EXERCISE MATERIALS:
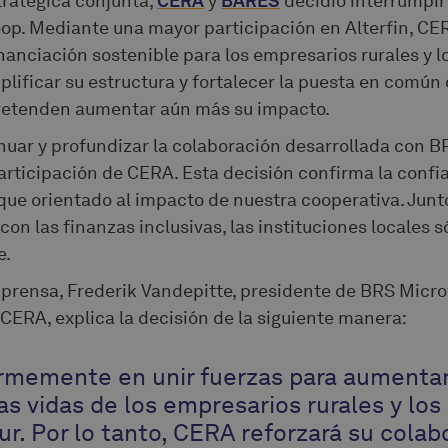
tratégica conjunta,
CERA
y
BARES
decidió interrumpir
p. Mediante una mayor participación en Alterfin, CE
nanciación sostenible para los empresarios rurales y lo
mplificar su estructura y fortalecer la puesta en comú
pretenden aumentar aún más su impacto.
nuar y profundizar la colaboración desarrollada con B
participación de CERA. Esta decisión confirma la confi
oque orientado al impacto de nuestra cooperativa. Ju
n las finanzas inclusivas, las instituciones locales só
e.
prensa, Frederik Vandepitte, presidente de BRS Micr
 CERA, explica la decisión de la siguiente manera:
rmemente en unir fuerzas para aumentar
las vidas de los empresarios rurales y los
ur. Por lo tanto, CERA reforzará su colab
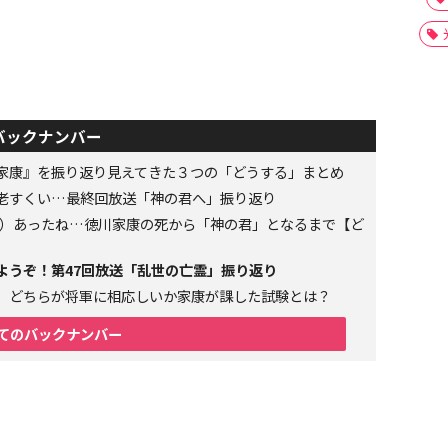
バックナンバー
家康』を振り返り見えてきた３つの「どうする」まとめ
老すくい…最終回放送「神の君へ」振り返り
6年）あったね…徳川家康の死から「神の君」となるまで【ど
ようぞ！第47回放送「乱世の亡霊」振り返り
、どちらが将軍に相応しいか家康が課した試験とは？
てのバックナンバー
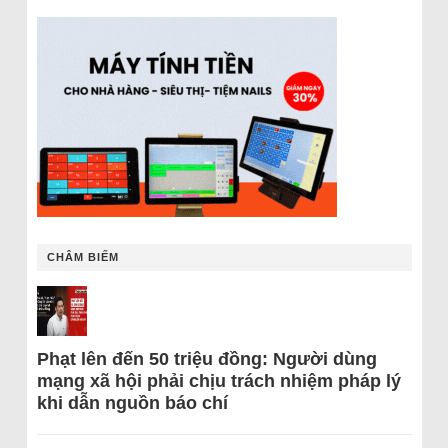
CHÂM BIẾM
Phạt lên đến 50 triệu đồng: Người dùng
mạng xã hội phải chịu trách nhiệm pháp lý
khi dẫn nguồn báo chí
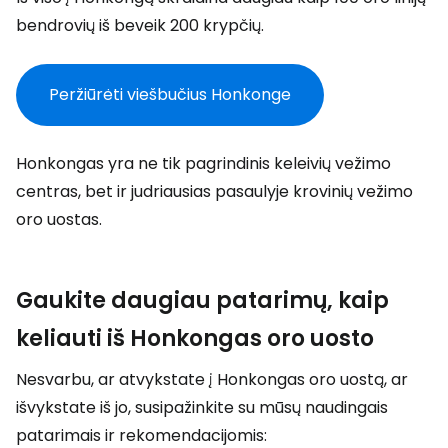
bendrovių iš beveik 200 krypčių.
Peržiūrėti viešbučius Honkonge
Honkongas yra ne tik pagrindinis keleivių vežimo
centras, bet ir judriausias pasaulyje krovinių vežimo
oro uostas.
Gaukite daugiau patarimų, kaip
keliauti iš Honkongas oro uosto
Nesvarbu, ar atvykstate į Honkongas oro uostą, ar
išvykstate iš jo, susipažinkite su mūsų naudingais
patarimais ir rekomendacijomis:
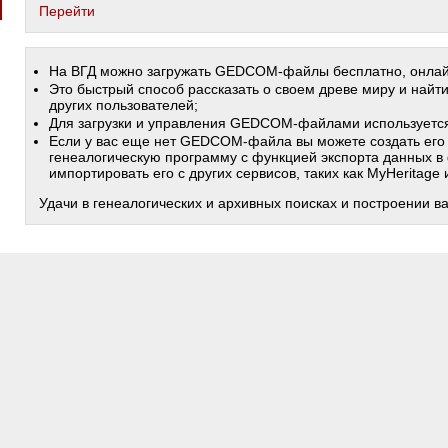
Перейти
На ВГД можно загружать GEDCOM-файлы бесплатно, онлай
Это быстрый способ рассказать о своем древе миру и найт
других пользователей;
Для загрузки и управления GEDCOM-файлами используетс
Если у вас еще нет GEDCOM-файла вы можете создать его
генеалогическую программу с функцией экспорта данных в
импортировать его с других сервисов, таких как MyHeritage
Удачи в генеалогических и архивных поисках и построении в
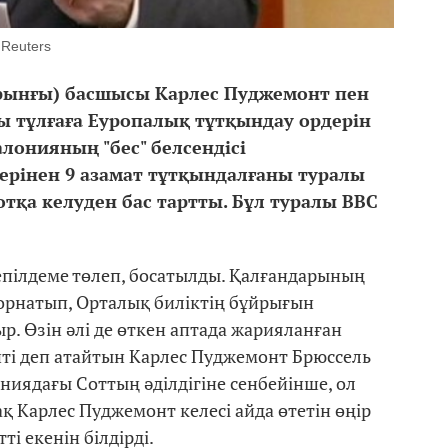
Reuters
ұрынғы) басшысы Карлес Пуджемонт пен
 тұлғаға Еуропалық тұтқындау ордерін
лонияның "бес" белсендісі
ерінен 9 азамат тұтқындалғаны туралы
отқа келуден бас тартты. Бұл туралы ВВС
пілдеме төлеп, босатылды. Қалғандарының
 орнатып, Орталық биліктің бұйрығын
. Өзін әлі де өткен аптада жарияланған
ті деп атайтын Карлес Пуджемонт Брюссель
ниядағы Соттың әділдігіне сенбейінше, ол
 Карлес Пуджемонт келесі айда өтетін өңір
і екенін білдірді.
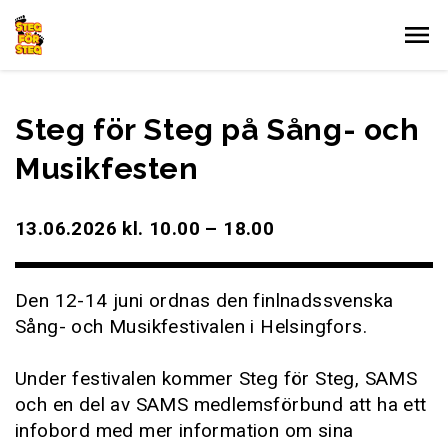
Gå till innehållet
Steg för Steg på Sång- och
Musikfesten
13.06.2026 kl. 10.00 – 18.00
Den 12-14 juni ordnas den finlnadssvenska
Sång- och Musikfestivalen i Helsingfors.
Under festivalen kommer Steg för Steg, SAMS
och en del av SAMS medlemsförbund att ha ett
infobord med mer information om sina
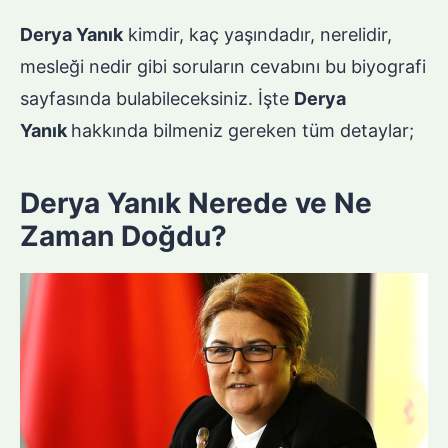
Derya Yanık
kimdir, kaç yaşındadır, nerelidir,
mesleği nedir gibi soruların cevabını bu biyografi
sayfasında bulabileceksiniz. İşte
Derya
Yanık
hakkında bilmeniz gereken tüm detaylar;
Derya Yanık Nerede ve Ne
Zaman Doğdu?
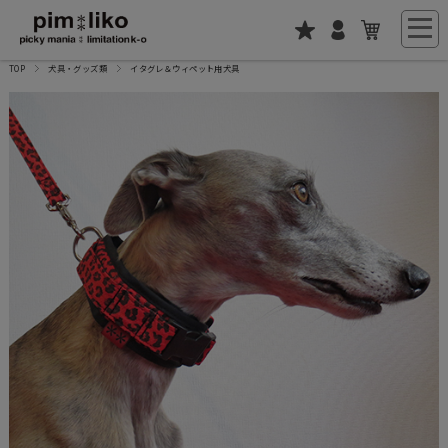
TOP
犬具・グッズ類
イタグレ＆ウィペット用犬具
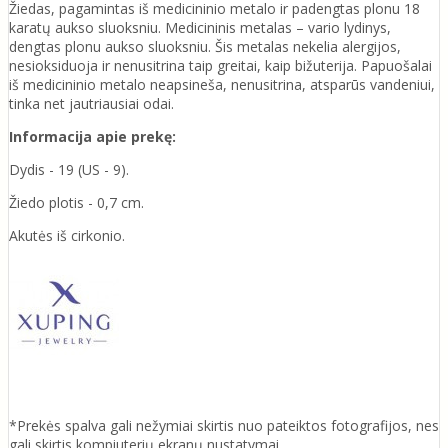
Žiedas, pagamintas iš medicininio metalo ir padengtas plonu 18
karatų aukso sluoksniu. Medicininis metalas – vario lydinys,
dengtas plonu aukso sluoksniu. Šis metalas nekelia alergijos,
nesioksiduoja ir nenusitrina taip greitai, kaip bižuterija. Papuošalai
iš medicininio metalo neapsineša, nenusitrina, atsparūs vandeniui,
tinka net jautriausiai odai.
Informacija apie prekę:
Dydis - 19 (US - 9).
Žiedo plotis - 0,7 cm.
Akutės iš cirkonio.
*Prekės spalva gali nežymiai skirtis nuo pateiktos fotografijos, nes
gali skirtis kompiuterių ekranų nustatymai.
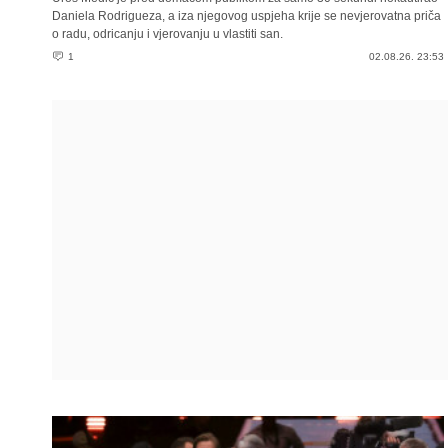
Daniela Rodrigueza, a iza njegovog uspjeha krije se nevjerovatna priča
o radu, odricanju i vjerovanju u vlastiti san.
1
02.08.26. 23:53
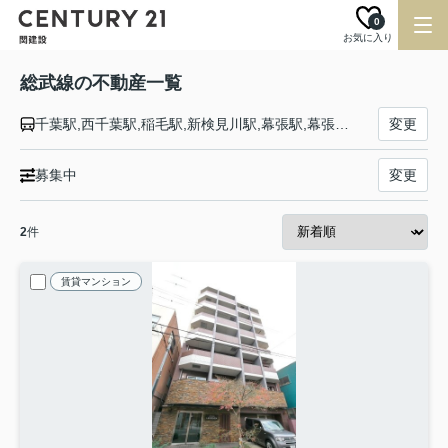
0
お気に入り
総武線の不動産一覧
千葉駅,西千葉駅,稲毛駅,新検見川駅,幕張駅,幕張本郷駅,津田沼駅,東船橋駅,船橋駅,西船橋駅,下総中山駅,本八幡駅,市川駅,小岩駅,新小岩駅,平井駅,亀戸駅,錦糸町駅,両国駅,浅草橋駅,秋葉原駅,御茶ノ水駅,水道橋駅,飯田橋駅,市ケ谷駅,四ツ谷駅,信濃町駅,千駄ケ谷駅,代々木駅,新宿駅,大久保駅,東中野駅,中野駅,高円寺駅,阿佐ケ谷駅,荻窪駅,西荻窪駅,吉祥寺駅,三鷹駅
変更
募集中
変更
2
件
賃貸マンション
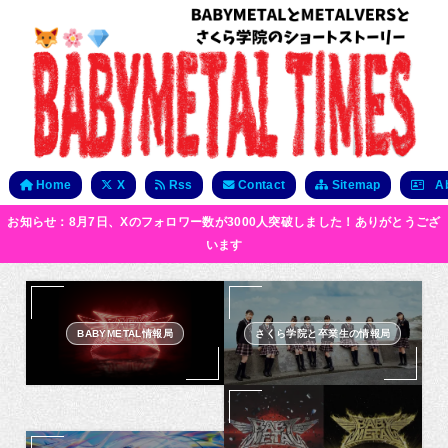
Home
X
Rss
Contact
Sitemap
Ab
お知らせ：8月7日、Xのフォロワー数が3000人突破しました！ありがとうござ
います
BABYMETAL情報局
さくら学院と卒業生の情報局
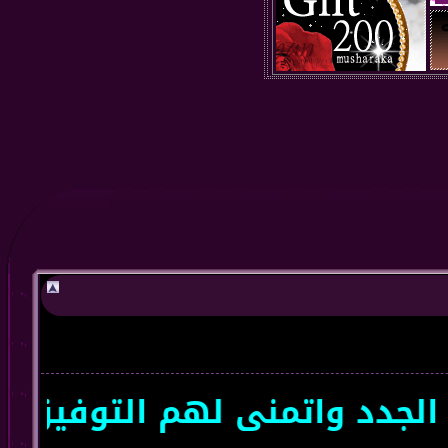
د واتمنى لهم التوفيق سعداء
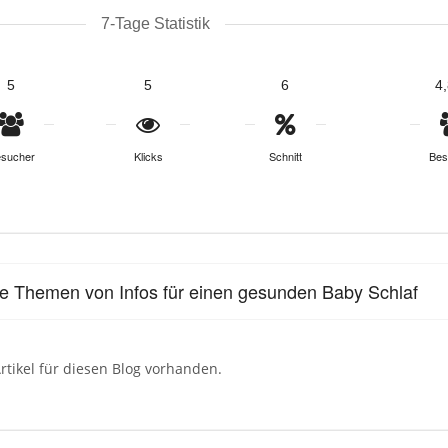
7-Tage Statistik
5
5
6
4
sucher
Klicks
Schnitt
Bes
le Themen von Infos für einen gesunden Baby Schlaf
rtikel für diesen Blog vorhanden.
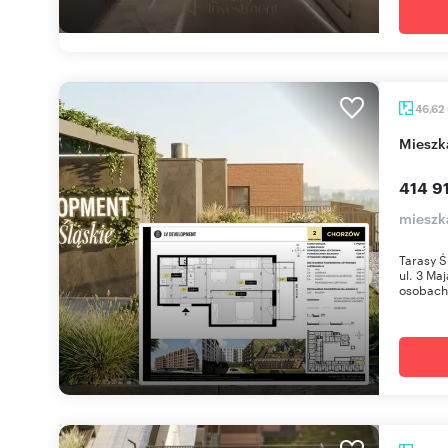
46,62
miesz
414 91
mieszk
Tarasy Ś
ul. 3 Ma
osobach 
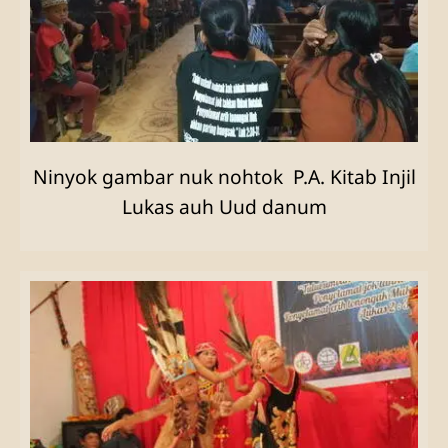
Ninyok gambar nuk nohtok P.A. Kitab Injil
Lukas auh Uud danum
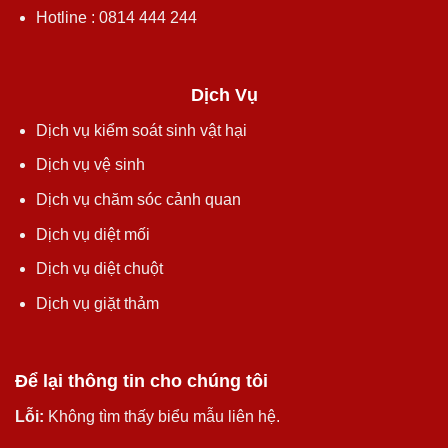
Hotline : 0814 444 244
Dịch Vụ
Dịch vụ kiểm soát sinh vật hại
Dịch vụ vệ sinh
Dịch vụ chăm sóc cảnh quan
Dịch vụ diệt mối
Dịch vụ diệt chuột
Dịch vụ giặt thảm
Để lại thông tin cho chúng tôi
Lỗi:
Không tìm thấy biểu mẫu liên hệ.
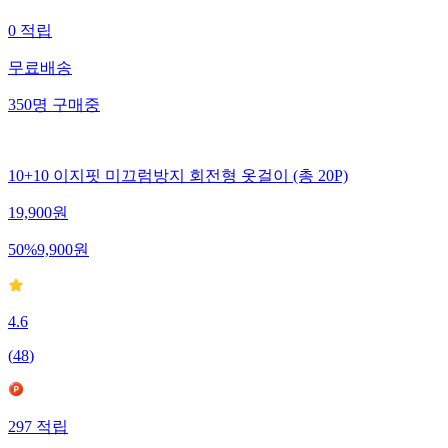
0
적립
무료배송
350
명
구매중
10+10 이지핏 미끄럼방지 회전형 옷걸이 (총 20P)
19,900
원
50
%
9,900
원
4.6
(
48
)
297
적립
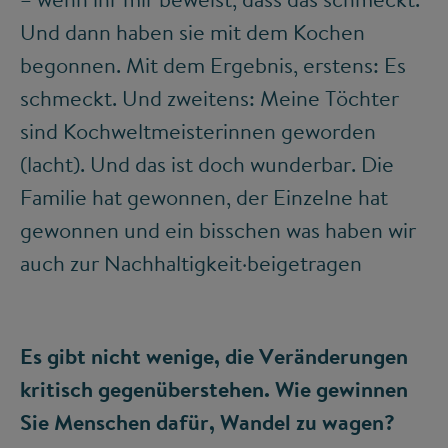
Und dann haben sie mit dem Kochen
begonnen. Mit dem Ergebnis, erstens: Es
schmeckt. Und zweitens: Meine Töchter
sind Kochweltmeisterinnen geworden
(lacht). Und das ist doch wunderbar. Die
Familie hat gewonnen, der Einzelne hat
gewonnen und ein bisschen was haben wir
auch zur Nachhaltigkeit·beigetragen
Es gibt nicht wenige, die Veränderungen
kritisch gegenüberstehen. Wie gewinnen
Sie Menschen dafür, Wandel zu wagen?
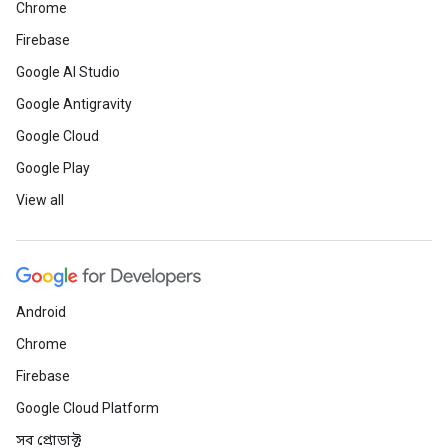
Chrome
Firebase
Google AI Studio
Google Antigravity
Google Cloud
Google Play
View all
Android
Chrome
Firebase
Google Cloud Platform
সব প্রোডাক্ট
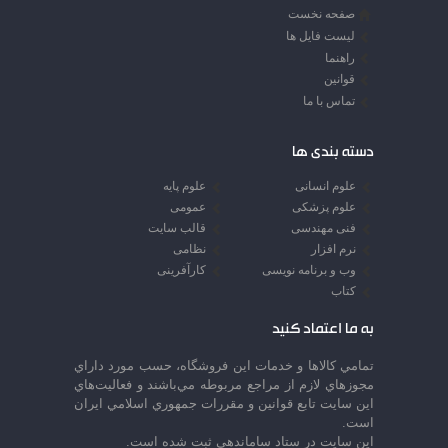
صفحه نخست
لیست فایل ها
راهنما
قوانین
تماس با ما
دسته بندی ها
علوم انسانی
علوم پایه
علوم پزشکی
عمومی
فنی مهندسی
قالب سایت
نرم افزار
نظامی
وب و برنامه نویسی
کارآفرینی
کتاب
به ما اعتماد کنید
تمامي كالاها و خدمات اين فروشگاه، حسب مورد داراي
مجوزهاي لازم از مراجع مربوطه مي‌باشند و فعاليت‌هاي
اين سايت تابع قوانين و مقررات جمهوري اسلامي ايران
است.
این سایت در ستاد ساماندهی ثبت شده است.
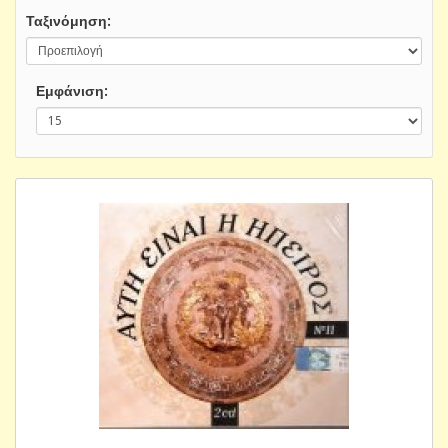
Ταξινόμηση:
Εμφάνιση:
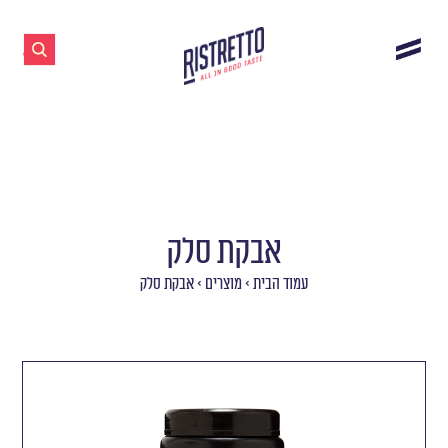
אבקת סלק
עמוד הבית
>
מוצרים
>
אבקת סלק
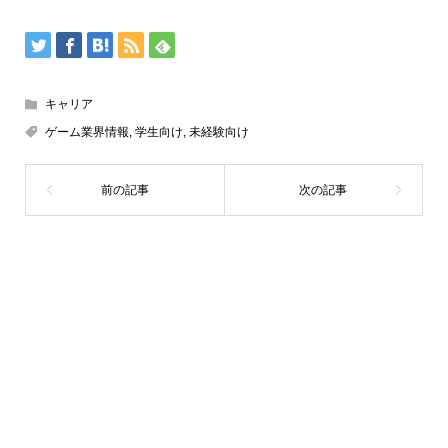
キャリア
ゲーム業界情報
,
学生向け
,
未経験向け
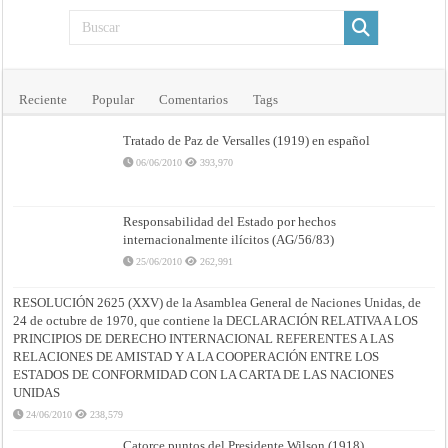
Reciente
Popular
Comentarios
Tags
Tratado de Paz de Versalles (1919) en español
06/06/2010
393,970
Responsabilidad del Estado por hechos
internacionalmente ilícitos (AG/56/83)
25/06/2010
262,991
RESOLUCIÓN 2625 (XXV) de la Asamblea General de Naciones Unidas, de
24 de octubre de 1970, que contiene la DECLARACIÓN RELATIVA A LOS
PRINCIPIOS DE DERECHO INTERNACIONAL REFERENTES A LAS
RELACIONES DE AMISTAD Y A LA COOPERACIÓN ENTRE LOS
ESTADOS DE CONFORMIDAD CON LA CARTA DE LAS NACIONES
UNIDAS
24/06/2010
238,579
Catorce puntos del Presidente Wilson (1918)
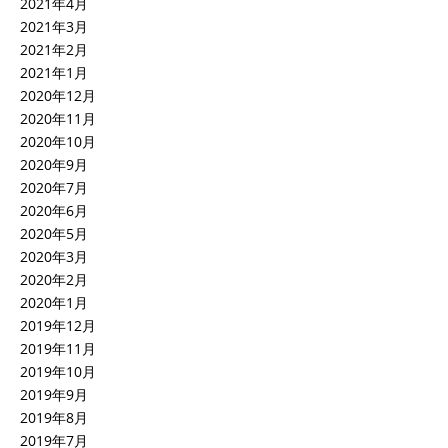
2021年4月
2021年3月
2021年2月
2021年1月
2020年12月
2020年11月
2020年10月
2020年9月
2020年7月
2020年6月
2020年5月
2020年3月
2020年2月
2020年1月
2019年12月
2019年11月
2019年10月
2019年9月
2019年8月
2019年7月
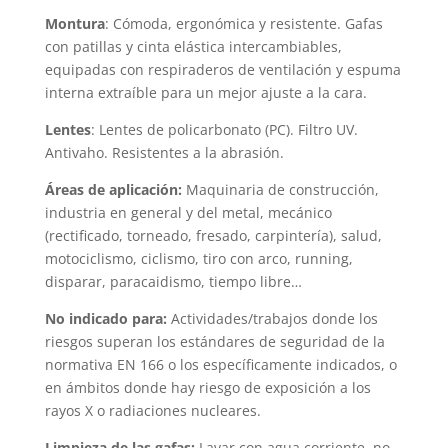
Montura
: Cómoda, ergonómica y resistente. Gafas
con patillas y cinta elástica intercambiables,
equipadas con respiraderos de ventilación y espuma
interna extraíble para un mejor ajuste a la cara.
Lentes
: Lentes de policarbonato (PC). Filtro UV.
Antivaho. Resistentes a la abrasión.
Áreas de aplicación:
Maquinaria de construcción,
industria en general y del metal, mecánico
(rectificado, torneado, fresado, carpintería), salud,
motociclismo, ciclismo, tiro con arco, running,
disparar, paracaidismo, tiempo libre…
No indicado para:
Actividades/trabajos donde los
riesgos superan los estándares de seguridad de la
normativa EN 166 o los específicamente indicados, o
en ámbitos donde hay riesgo de exposición a los
rayos X o radiaciones nucleares.
Limpieza de las gafas:
Lavar con agua corriente, no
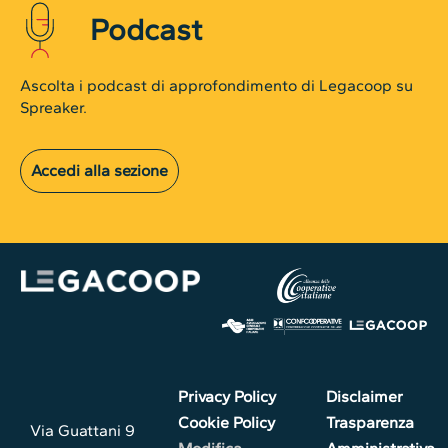
Podcast
Ascolta i podcast di approfondimento di Legacoop su
Spreaker.
Accedi alla sezione
Privacy Policy
Disclaimer
Cookie Policy
Trasparenza
Via Guattani 9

WHAT YOU NEED TO DO: Your answer should contain only the lines from the beginning of the listing above through the line with "participación de CERA.", copied exactly and without the pictures.

EXERCISE SOLUTION:
tratégica conjunta,
CERA
y
BARES
decidió interrumpir
p. Mediante una mayor participación en Alterfin, CE
nanciación sostenible para los empresarios rurales y lo
mplificar su estructura y fortalecer la puesta en comú
pretenden aumentar aún más su impacto.
nuar y profundizar la colaboración desarrollada con B
participación de CERA. Esta decisión confirma la confi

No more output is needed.